Peredonov listened and felt consoled.
“So you think he’s gone back to the old house, Pavloushka?” he asked.
“Undoubtedly, Ardasha,” replied Volodin.
Peredonov rose and shouted:
“Well, we’ll have a drink, Pavloushka!”
Volodin sniggered.
“That’s a possibility, Ardasha,” he said. “It’s always possible to take a drink.”
“We must get that cat back,” decided Peredonov.
“A treasure,” replied Varvara sarcastically. “I’ll send Klavdiushka for it after dinner.”
They sat down to dinner. Volodin was in a cheerful mood and chattered and laughed a great deal. His laughter sounded to Peredonov like the bleating of the ram he had met in the street.
“Why has he got evil intentions against me?” thought Peredonov. “What does he want?”
And Peredonov thought that he would get Volodin on his side.
“Listen, Pavloushka,” he said, “if you’ll stop trying to injure me, then I’ll buy you a pound of the best sugar-candy every week—you can suck it to my good health.”
Volodin laughed, but immediately afterwards looked hurt and said:
“Ardalyon Borisitch, I have no idea of injuring you, and I don’t want your sugar-candy because I don’t like it.”
Peredonov became depressed. Varvara said sneeringly:
“You’ve made a big enough fool of yourself, Ardalyon Borisitch. How can he do you any injury?”
“Any fool can do you harm,” said Peredonov dejectedly.

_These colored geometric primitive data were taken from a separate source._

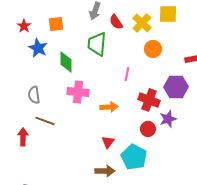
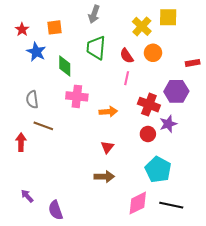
red semicircle: (116, 22) -> (127, 56), moved
cyan pentagon: (134, 157) -> (158, 170), moved

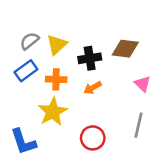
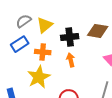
orange arrow: (93, 88) -> (71, 60), turned 104

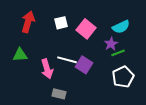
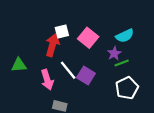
red arrow: (28, 22) -> (52, 45), moved
white line: (67, 60) -> (68, 70), turned 36

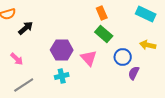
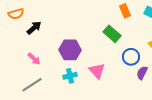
orange rectangle: (102, 13) -> (125, 11), moved
pink triangle: (89, 58) -> (97, 71), moved
pink arrow: (17, 59) -> (34, 59), moved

Volodin thrust out an offended lip, shook his head and said:
“If you have such an idea about me, Ardalyon Borisitch, then I can only say one thing: I thank you most humbly. If you think that way about me, what have I to say? What shall I understand by this, in what sense?”
“Take a drink, Pavloushka, and pour me one too,” said Peredonov.
“Don’t pay any attention to him, Pavel Vassilyevitch,” said Varvara consolingly. “He’s only talking, his heart doesn’t know what his tongue blabs.”
Volodin said nothing, and preserving his injured look began to pour the vodka from the decanter into the glasses. Varvara said sarcastically:
“How is it, Ardalyon Borisitch, that you’re not afraid to drink vodka when he pours it out? Perhaps he’s exorcising it—don’t you see his lips moving?”
Peredonov’s face bore an expression of terror. He caught the glass which Volodin had filled and flung the vodka on to the floor, shouting:
“Chure me! Chure—chure—chure! A spell against the spell-weaver—may the evil tongue die of thirst, may the black eye burst. To him Karachoun [death], to me chure-perechure!”
Then he turned to Volodin with a malignant face, snapped his fingers and said:
“That’s for you. You’re cunning, but I’m more cunning.”
Varvara laughed uproariously.
Volodin bleating in an offended, trembling voice said:
“It’s you, Ardalyon Borisitch, who know and pronounce all sorts of magic words, but I never occupied myself with black magic. I hadn’t any idea of bedevilling your vodka or anything else, but it’s possible that it’s you who’ve bewitched my brides from me.”
“What an idea!” said Peredonov angrily. “I don’t want your brides. I can get them by cleaner means.”
“You’ve cast a spell to burst my eyes,” continued Volodin, “but mind your spectacles don’t burst sooner.”
Peredonov caught his glasses in fear.
“What nonsense!” he growled. “You let your tongue run away with you.”
Varvara looked warningly at Volodin and said crossly:
“Don’t be spiteful, Pavel Vassilyevitch, eat your soup, or else it’ll get cold. Eat, you spiteful thing!”
She thought that Ardalyon Borisitch had exorcised himself in time. Volodin began to eat his soup. They were all silent for a while, and presently Volodin said in a hurt voice:
“No wonder I dreamed last night that I was being smeared with honey. Did you smear me, Ardalyon Borisitch?”
“That’s not the way you ought to be smeared,” said Varvara still crossly.
“Why should I be? Be good enough to tell me. I don’t see why I should be,” said Volodin.
“Well, because you’ve got a nasty tongue,” explained Varvara. “You oughtn’t to babble everything that comes into your mind immediately.”